In the second edition of the Hardcore Drunk Driving Judicial Education Guide, the focus is on the growing body of research that emphasizes the critical importance of individualized sentencing for hardcore drunk drivers. In fact, research has begun to suggest that cookie- cutter sentencing can actually increase the hardcore drunk driving problem.

A 2006 survey sponsored by the National Center for State Courts (NCSC) queried the general public about sentencing practices. Among the respondents:

  • 75 percent thought sentencing practices needed some/major changes
  • 79 percent thought many offenders could be rehabilitated
  • 59 percent thought prisons were unsuccessful at rehabilitation
  • 88 percent thought alternative sentences for non-violent offenders should be used often/sometimes
  • 66 percent thought judges should have a big or leading role in this effort
On the heels of this research, The National Center for State Courts produced Using Offender Risk and Needs Assessment Information at Sentencing – Guidance for Courts from a National Working Group.” The publication proposes usage of the Risk-Needs-Responsivity (RNR) model and the information below is excerpted from the publication:
  • The Risk principle holds that supervision and treatment levels should match the offender’s level of risk.

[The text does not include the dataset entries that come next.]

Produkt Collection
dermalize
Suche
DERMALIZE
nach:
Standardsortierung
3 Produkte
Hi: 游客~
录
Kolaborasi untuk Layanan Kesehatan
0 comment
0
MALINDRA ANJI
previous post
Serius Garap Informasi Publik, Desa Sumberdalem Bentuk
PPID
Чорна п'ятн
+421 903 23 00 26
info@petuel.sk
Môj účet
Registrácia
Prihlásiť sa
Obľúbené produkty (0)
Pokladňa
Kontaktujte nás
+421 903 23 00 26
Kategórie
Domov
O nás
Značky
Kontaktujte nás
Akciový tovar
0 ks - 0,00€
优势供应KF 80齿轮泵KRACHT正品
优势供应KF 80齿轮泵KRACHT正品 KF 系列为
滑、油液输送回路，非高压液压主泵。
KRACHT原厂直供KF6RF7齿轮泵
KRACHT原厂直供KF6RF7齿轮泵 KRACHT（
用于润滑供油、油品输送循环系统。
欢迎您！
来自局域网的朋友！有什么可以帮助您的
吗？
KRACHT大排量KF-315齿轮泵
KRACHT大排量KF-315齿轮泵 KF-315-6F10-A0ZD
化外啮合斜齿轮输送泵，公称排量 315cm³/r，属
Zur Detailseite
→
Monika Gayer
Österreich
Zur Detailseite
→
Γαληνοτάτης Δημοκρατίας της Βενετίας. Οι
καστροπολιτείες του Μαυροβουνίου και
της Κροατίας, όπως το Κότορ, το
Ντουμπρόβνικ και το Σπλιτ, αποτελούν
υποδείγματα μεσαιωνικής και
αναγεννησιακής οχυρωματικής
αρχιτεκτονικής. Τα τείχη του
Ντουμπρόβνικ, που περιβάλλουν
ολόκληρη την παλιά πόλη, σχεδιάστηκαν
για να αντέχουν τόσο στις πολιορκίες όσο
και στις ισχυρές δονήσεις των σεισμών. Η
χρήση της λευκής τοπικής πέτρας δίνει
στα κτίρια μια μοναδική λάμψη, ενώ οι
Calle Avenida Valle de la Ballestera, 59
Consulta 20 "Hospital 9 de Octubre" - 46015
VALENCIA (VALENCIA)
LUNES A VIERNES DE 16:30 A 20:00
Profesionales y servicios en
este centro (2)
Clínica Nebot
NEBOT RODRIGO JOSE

In practice this means that low-risk offenders should receive less supervision and services, and higher-risk offenders should receive more intensive supervision and services…
  • The Needs principle maintains that treatment services should target an offender’s criminogenic needs – the dynamic (changeable) risk factors most associated with criminal behavior…
  • The Responsivity principle contends that treatment interventions should use cognitive social learning strategies and be tailored to the offender’s specific learning style, motivation and strengths…

Taken together, these principles can lead to reductions in recidivism as outlined in the table below.

  High Risk Low Risk
High Needs Accountability, Treatment & Habilitation Treatment and Habilitation
Low Needs Accountability & Habilitation Prevention

Source: Douglas B. Marlowe, J.D, Ph.D., Targeting Dispositions by Risks and Needs Treatment Research Institute at the University of Pennsylvania

The principles of evidence-based sentencing suggest that effective interventions focus on the offender’s likelihood of reoffending and the offender’s “criminogenic needs.” Sentences should then be crafted to address the offender’s individual characteristics. The level of supervision should match the risk level of the offender.